GitHub repo: Embed GitHubEmbed GitHub

What It Does

This script finds a pair of PCR primers that:

  • Are 18–24 bp long
  • Have melting temperatures (Tm) between 55–65°C
  • Flank a 500 bp amplicon in a plasmid sequence

It scans the entire DNA sequence and returns the first valid 500 bp region that meets these constraints.

Why It Matters

To amplify DNA by PCR, you need two primers that:

  • Bind to opposite ends of your target region
  • Are thermodynamically stable (right Tm)
  • Point toward each other (forward/reverse)

This script models real-world primer design tools like Primer3, and ensures primers are well-behaved under lab conditions.

Example Input

We use a clean synthetic plasmid (pET28a_Melittin_clean.fasta) with the Melittin bee venom gene inserted into a pET-28a expression vector:

📄 pET28a_Melittin_clean.fasta

This plasmid is designed to express the Melittin peptide in E. coli under a T7 promoter.
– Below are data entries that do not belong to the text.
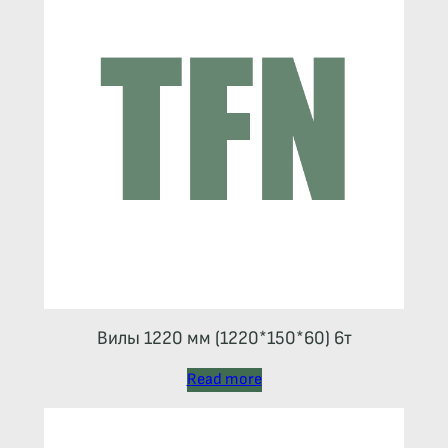
Вилы 1220 мм (1220*150*60) 6т
Read more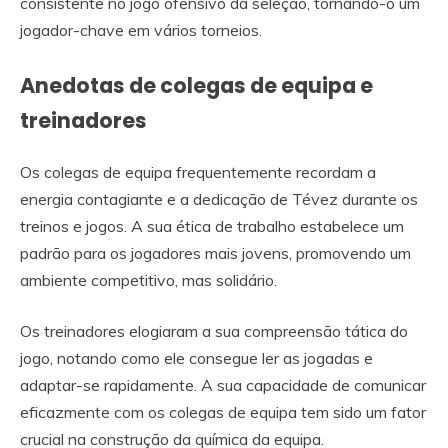
consistente no jogo ofensivo da seleção, tornando-o um
jogador-chave em vários torneios.
Anedotas de colegas de equipa e
treinadores
Os colegas de equipa frequentemente recordam a
energia contagiante e a dedicação de Tévez durante os
treinos e jogos. A sua ética de trabalho estabelece um
padrão para os jogadores mais jovens, promovendo um
ambiente competitivo, mas solidário.
Os treinadores elogiaram a sua compreensão tática do
jogo, notando como ele consegue ler as jogadas e
adaptar-se rapidamente. A sua capacidade de comunicar
eficazmente com os colegas de equipa tem sido um fator
crucial na construção da química da equipa.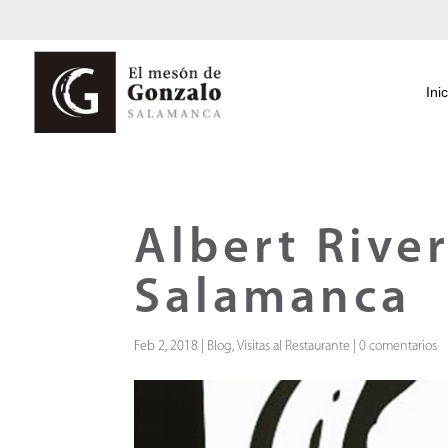
Inic
Albert Rive
Salamanca
Feb 2, 2018
|
Blog
,
Visitas al Restaurante
|
0 comentarios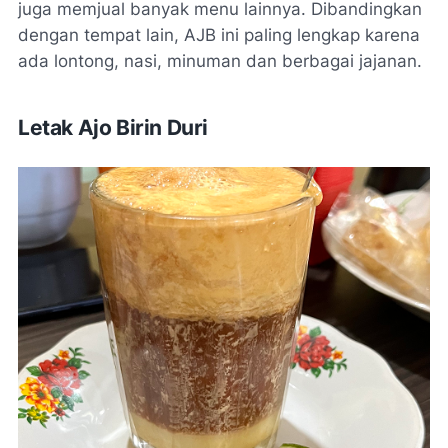
juga memjual banyak menu lainnya. Dibandingkan
dengan tempat lain, AJB ini paling lengkap karena
ada lontong, nasi, minuman dan berbagai jajanan.
Letak Ajo Birin Duri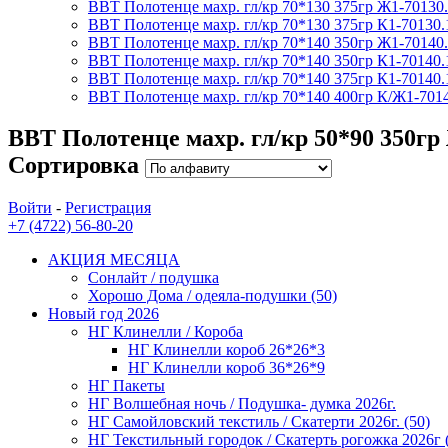
ВВТ Полотенце махр. гл/кр 70*130 375гр Ж1-70130.
ВВТ Полотенце махр. гл/кр 70*130 375гр К1-70130.
ВВТ Полотенце махр. гл/кр 70*140 350гр Ж1-70140.
ВВТ Полотенце махр. гл/кр 70*140 350гр К1-70140.
ВВТ Полотенце махр. гл/кр 70*140 375гр К1-70140.
ВВТ Полотенце махр. гл/кр 70*140 400гр К/Ж1-7014
ВВТ Полотенце махр. гл/кр 50*90 350гр
Сортировка
Войти
-
Регистрация
+7 (4722) 56-80-20
АКЦИЯ МЕСЯЦА
Сонлайт / подушка
Хорошо Дома / одеяла-подушки (50)
Новый год 2026
НГ Клинелли / Короба
НГ Клинелли короб 26*26*3
НГ Клинелли короб 36*26*9
НГ Пакеты
НГ Волшебная ночь / Подушка- думка 2026г.
НГ Самойловский текстиль / Скатерти 2026г. (50)
НГ Текстильный городок / Скатерть рогожка 2026г 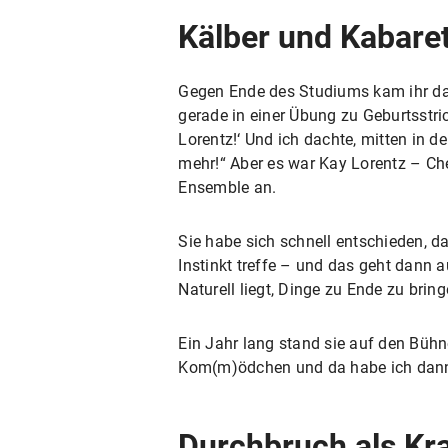
Kälber und Kabare
Gegen Ende des Studiums kam ihr da
gerade in einer Übung zu Geburtsstrick
Lorentz!‘ Und ich dachte, mitten in 
mehr!“ Aber es war Kay Lorentz – Ch
Ensemble an.
Sie habe sich schnell entschieden, d
Instinkt treffe – und das geht dann
Naturell liegt, Dinge zu Ende zu bri
Ein Jahr lang stand sie auf den Bühn
Kom(m)ödchen und da habe ich dann 
Durchbruch als K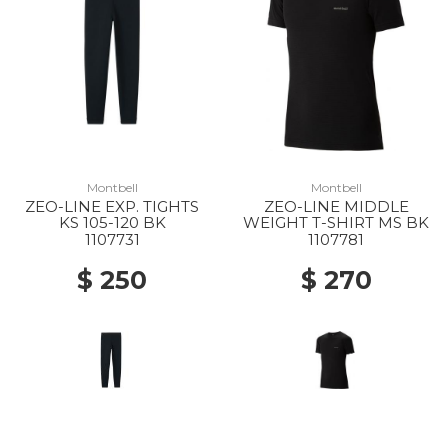
Montbell
Montbell
ZEO-LINE EXP. TIGHTS
ZEO-LINE MIDDLE
KS 105-120 BK
WEIGHT T-SHIRT MS BK
1107731
1107781
$ 250
$ 270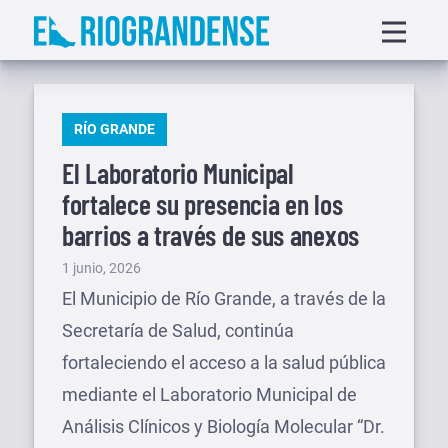
Saltar
Displa
al
menu
contenido
PUBLICADO
RÍO GRANDE
EN
El Laboratorio Municipal
fortalece su presencia en los
barrios a través de sus anexos
Publicado
1 junio, 2026
el
El Municipio de Río Grande, a través de la
Secretaría de Salud, continúa
fortaleciendo el acceso a la salud pública
mediante el Laboratorio Municipal de
Análisis Clínicos y Biología Molecular “Dr.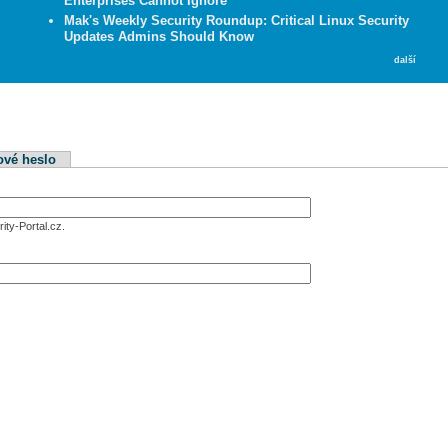
Enterprises Cannot Ignore
Mak's Weekly Security Roundup: Critical Linux Security
Updates Admins Should Know
další
ové heslo
ity-Portal.cz.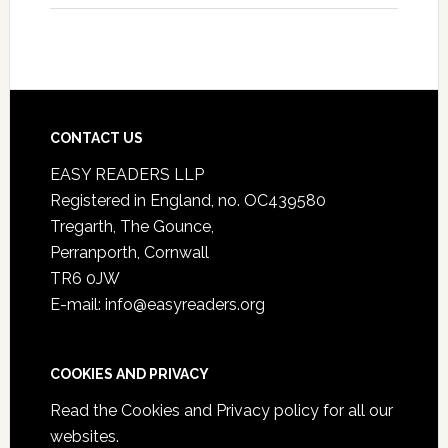
CONTACT US
EASY READERS LLP
Registered in England, no. OC439580
Tregarth, The Gounce,
Perranporth, Cornwall
TR6 0JW
E-mail: info@easyreaders.org
COOKIES AND PRIVACY
Read the
Cookies and Privacy policy
for all our
websites.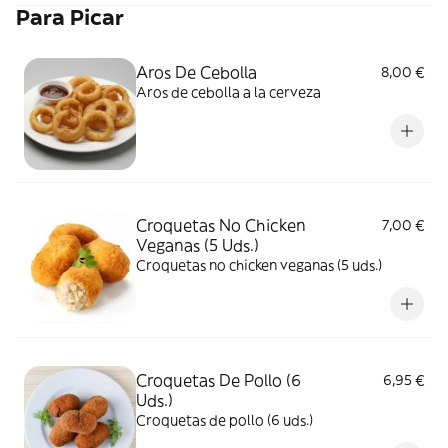
Para Picar
Aros De Cebolla
8,00 €
Aros de cebolla a la cerveza
Croquetas No Chicken
7,00 €
Veganas (5 Uds.)
Croquetas no chicken veganas (5 uds.)
Croquetas De Pollo (6
6,95 €
Uds.)
Croquetas de pollo (6 uds.)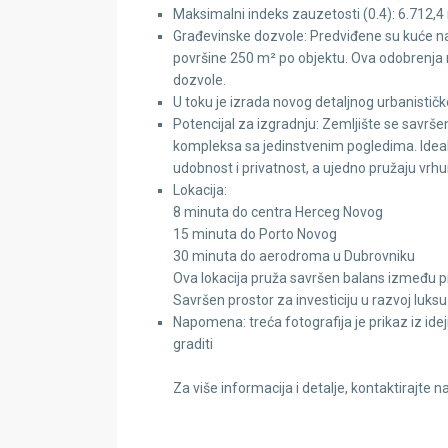
Maksimalni indeks zauzetosti (0.4): 6.712,4
Građevinske dozvole: Predviđene su kuće 
površine 250 m² po objektu. Ova odobrenja 
dozvole.
U toku je izrada novog detaljnog urbanističk
Potencijal za izgradnju: Zemljište se savr
kompleksa sa jedinstvenim pogledima. Idealno
udobnost i privatnost, a ujedno pružaju vrh
Lokacija:
8 minuta do centra Herceg Novog
15 minuta do Porto Novog
30 minuta do aerodroma u Dubrovniku
Ova lokacija pruža savršen balans između pri
Savršen prostor za investiciju u razvoj luks
Napomena: treća fotografija je prikaz iz idejn
graditi
Za više informacija i detalje, kontaktirajte n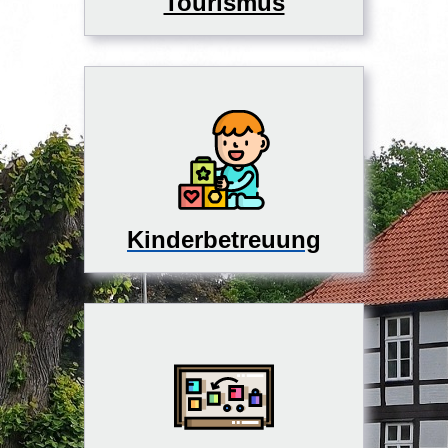
Tourismus
Kinderbetreuung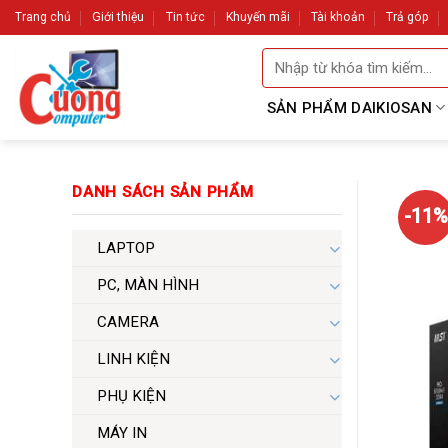
Skip
Trang chủ
Giới thiệu
Tin tức
Khuyến mãi
Tài khoản
Trả góp
to
Tìm
content
kiếm:
SẢN PHẨM DAIKIOSAN
DANH SÁCH SẢN PHẨM
-11%
LAPTOP
PC, MÀN HÌNH
CAMERA
LINH KIỆN
PHỤ KIỆN
MÁY IN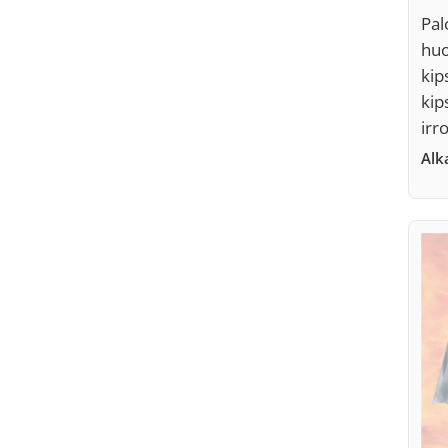
Pal
huo
kip
kip
irr
Al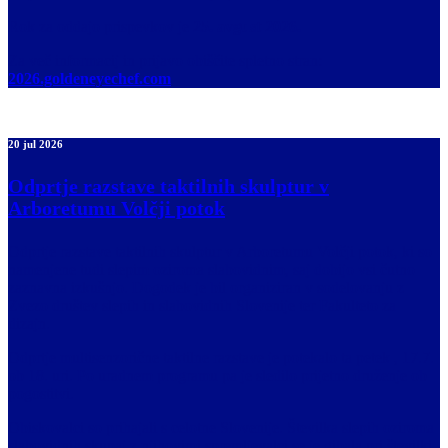
Rok za oddajo prispevkov je
25. avgust 2026.
Za več informacij in prijavo obiščite spletno stran:
2026.goldeneyechef.com
20 jul 2026
Odprtje razstave taktilnih skulptur v
Arboretumu Volčji potok
Odprtje razstave taktilnih skulptur v Arboretumu Volčji potok, ki so
namenjene tudi slepim oziroma slabovidnim, saj dobijo vsi čutno
zaznavna izkušnjo. Dogodek je bil organiziran v sodelovanju z
Zvezo društev slepih in slabovidnih Slovenije ter Fakulteto za
dizajn.
Odprtje multisenzorične taktilne razstave je potekalo ta petek , 17.7.
ob 18. uri. Po uradnem programu pa je sledilo prijetno druženje ob
pogostitvi.
Obiskovalci so prihajali s celotne Slovenije. Številka slepih oziroma
slabovidnih skupaj z njihovimi spremljevalci se je gibala pri številki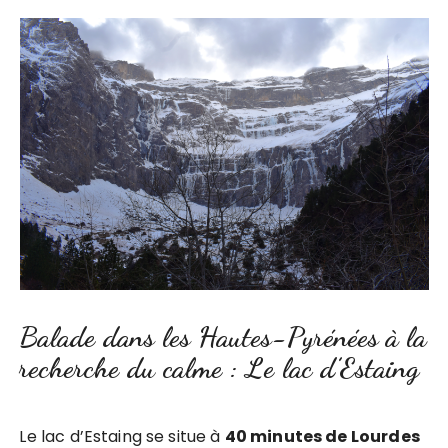
Balade dans les Hautes-Pyrénées à la
recherche du calme : Le lac d’Estaing
Le lac d’Estaing se situe à
40 minutes de Lourdes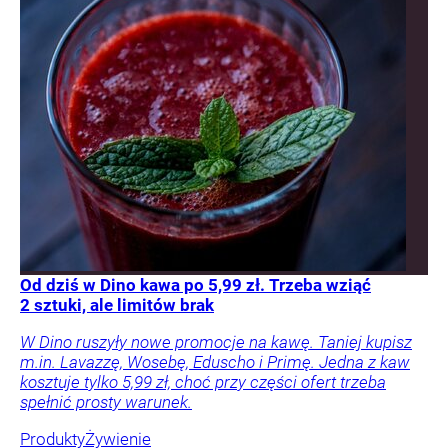
Od dziś w Dino kawa po 5,99 zł. Trzeba wziąć
2 sztuki, ale limitów brak
W Dino ruszyły nowe promocje na kawę. Taniej kupisz
m.in. Lavazzę, Wosebę, Eduscho i Primę. Jedna z kaw
kosztuje tylko 5,99 zł, choć przy części ofert trzeba
spełnić prosty warunek.
Produkty
Żywienie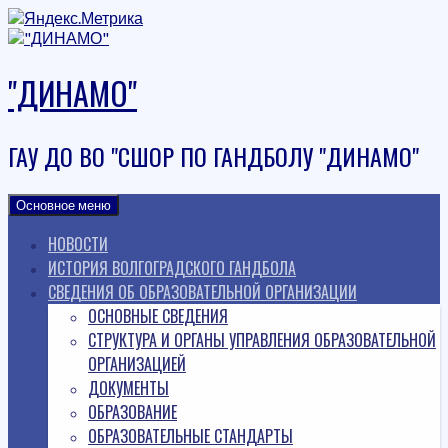
Наверх
"ДИНАМО"
ГАУ ДО ВО "СШОР ПО ГАНДБОЛУ "ДИНАМО"
Основное меню
НОВОСТИ
ИСТОРИЯ ВОЛГОГРАДСКОГО ГАНДБОЛА
СВЕДЕНИЯ ОБ ОБРАЗОВАТЕЛЬНОЙ ОРГАНИЗАЦИИ
ОСНОВНЫЕ СВЕДЕНИЯ
СТРУКТУРА И ОРГАНЫ УПРАВЛЕНИЯ ОБРАЗОВАТЕЛЬНОЙ
ОРГАНИЗАЦИЕЙ
ДОКУМЕНТЫ
ОБРАЗОВАНИЕ
ОБРАЗОВАТЕЛЬНЫЕ СТАНДАРТЫ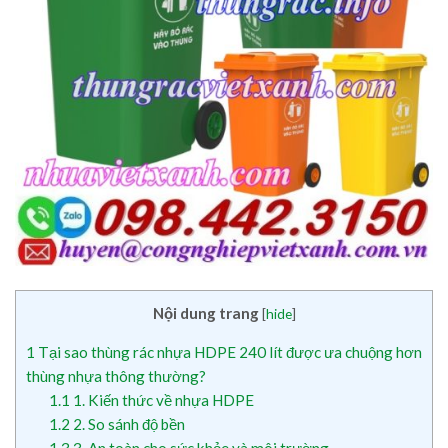
Nội dung trang
[
hide
]
1
Tại sao thùng rác nhựa HDPE 240 lít được ưa chuộng hơn
thùng nhựa thông thường?
1.1
1. Kiến thức về nhựa HDPE
1.2
2. So sánh độ bền
1.3
3. An toàn cho sức khỏe và môi trường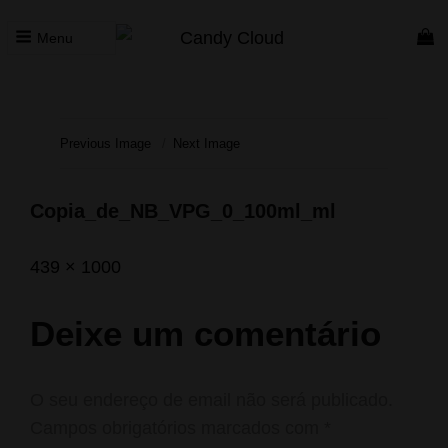
Menu
CANDY CLOUD
Vape Store. Premium Products
Previous Image
Next Image
Copia_de_NB_VPG_0_100ml_ml
Posted
Maio
Full
439 × 1000
on
26,
size
2020
Deixe um comentário
O seu endereço de email não será publicado.
Campos obrigatórios marcados com
*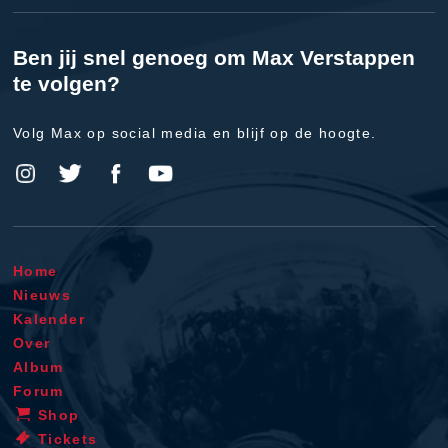
Ben jij snel genoeg om Max Verstappen
te volgen?
Volg Max op social media en blijf op de hoogte.
Home
Nieuws
Kalender
Over
Album
Forum
Shop
Tickets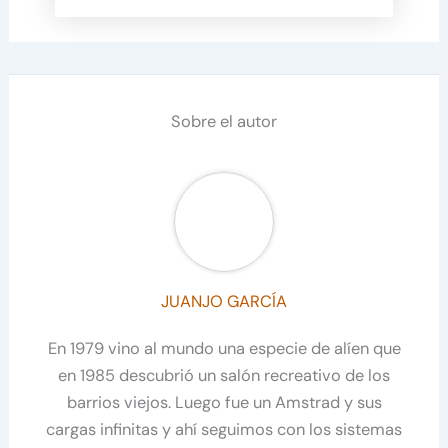
Sobre el autor
JUANJO GARCÍA
En 1979 vino al mundo una especie de alíen que
en 1985 descubrió un salón recreativo de los
barrios viejos. Luego fue un Amstrad y sus
cargas infinitas y ahí seguimos con los sistemas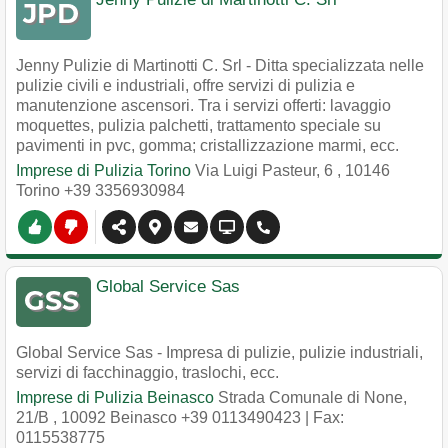
Jenny Pulizie di Martinotti C. Srl - Ditta specializzata nelle
pulizie civili e industriali, offre servizi di pulizia e
manutenzione ascensori. Tra i servizi offerti: lavaggio
moquettes, pulizia palchetti, trattamento speciale su
pavimenti in pvc, gomma; cristallizzazione marmi, ecc.
Imprese di Pulizia Torino
Via Luigi Pasteur, 6
,
10146
Torino
+39 3356930984
Global Service Sas
Global Service Sas - Impresa di pulizie, pulizie industriali,
servizi di facchinaggio, traslochi, ecc.
Imprese di Pulizia Beinasco
Strada Comunale di None,
21/B
,
10092
Beinasco
+39 0113490423
| Fax:
0115538775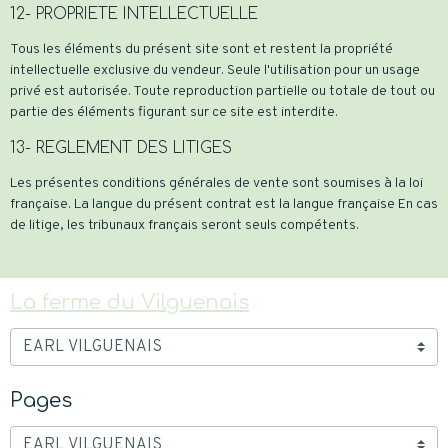
12- PROPRIETE INTELLECTUELLE
Tous les éléments du présent site sont et restent la propriété
intellectuelle exclusive du vendeur. Seule l'utilisation pour un usage
privé est autorisée. Toute reproduction partielle ou totale de tout ou
partie des éléments figurant sur ce site est interdite.
13- REGLEMENT DES LITIGES
Les présentes conditions générales de vente sont soumises à la loi
française. La langue du présent contrat est la langue française En cas
de litige, les tribunaux français seront seuls compétents.
La ferme du Vilguenais
Pages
How Melting Temperature (Tm) Is Calculated

We use the SantaLucia 1998 Nearest-Neighbor Thermodynamic Model, which calculates Tm using this formula:

Tm=ΔHΔS+Rln(C)273.15T_m = \frac{\Delta H}{\Delta S + R \cdot \ln(C)} - 273.15

Where:

  • ΔH and ΔS are summed over each dinucleotide pair (e.g. AA/TT, GC/CG)
  • R is the gas constant
  • C is strand concentration

This model is used by Tm_NN() from Biopython:

from Bio.SeqUtils.MeltingTemp import Tm_NN
Tm_NN("ATGCGTACGTAGCTAGCTA")

How to Use

  1. Run the script:
python primer_design.py --fasta pET28a_Melittin_clean.fasta --amplicon_length 500
  1. The script will:
    • Slide a 500 bp window along the DNA
    • Scan for forward/reverse primers at the window edges
    • Return the first pair with valid Tm
  2. Output:
    • Primer sequences
    • Positions
    • Melting temperatures
    • Amplicon boundaries

Challenge 3: Simulating a Robotic Pipetting Protocol

GitHub repo: Embed GitHubEmbed GitHub

We are basically diluting samples to reach a specified quantitative value: 20 ng/µL, but total volume ≤ 50 µL. This one was really, really simple. Improvement can be made based on the complexity of input sample data, but the challenge called for a simple CSV.

image

What It Does

In molecular biology labs, normalizing DNA concentrations across 96 samples is a common task—especially before pooling for sequencing. Robots usually handle this, but they need instructions.

This script calculates how much sample and water to pipette to reach a final concentration of 20 ng/µL, based on measured DNA concentrations per well.

Inputs & Outputs

Input:

  • CSV with sample IDs and measured concentrations (e.g., 45.7 ng/µL)

Output:

  • New CSV with pipetting instructions:
    • Volume of DNA sample (µL)
    • Volume of water (µL)
    • Rounded to nearest 0.1 µL
    • Max total volume = 50 µL

Why It Matters

This kind of script saves hours in the lab and reduces pipetting errors. It’s trivial for a computer, but error-prone when done manually—especially at scale.

If sample concentration = 40 ng/µL, to reach 20 ng/µL in 50 µL:

Sample volume = 25 µL
Water volume = 25 µL

The script outputs that automatically for all 96 samples. You can imagine this happening, but at scale, with tens of millions of robots serving tens of billions of people.

Next Steps

  • Integrate with a real robot's CSV format
  • Add error checking for low-concentration edge cases
  • Simulate batch pooling for NGS workflows

Final Thoughts

This was a quick one, but even small scripts like this can become part of much larger automation pipelines in biotech. If you're working in a wet lab, automating these tasks is entirely about leverage and predictability.